» What you are asked to do
Retype exactly the lines from the one with "importadora é o" down to the final line of the material below, both included, and nothing more.

» Input records
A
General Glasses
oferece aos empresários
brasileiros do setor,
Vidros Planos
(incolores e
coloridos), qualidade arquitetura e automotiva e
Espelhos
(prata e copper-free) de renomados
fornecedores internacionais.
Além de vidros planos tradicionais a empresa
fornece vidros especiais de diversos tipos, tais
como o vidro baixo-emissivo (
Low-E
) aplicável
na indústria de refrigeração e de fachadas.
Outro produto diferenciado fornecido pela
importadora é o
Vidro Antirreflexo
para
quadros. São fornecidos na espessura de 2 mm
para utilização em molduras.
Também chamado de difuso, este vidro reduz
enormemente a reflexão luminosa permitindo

» Exercise output
importadora é o
Vidro Antirreflexo
para
quadros. São fornecidos na espessura de 2 mm
para utilização em molduras.
Também chamado de difuso, este vidro reduz
enormemente a reflexão luminosa permitindo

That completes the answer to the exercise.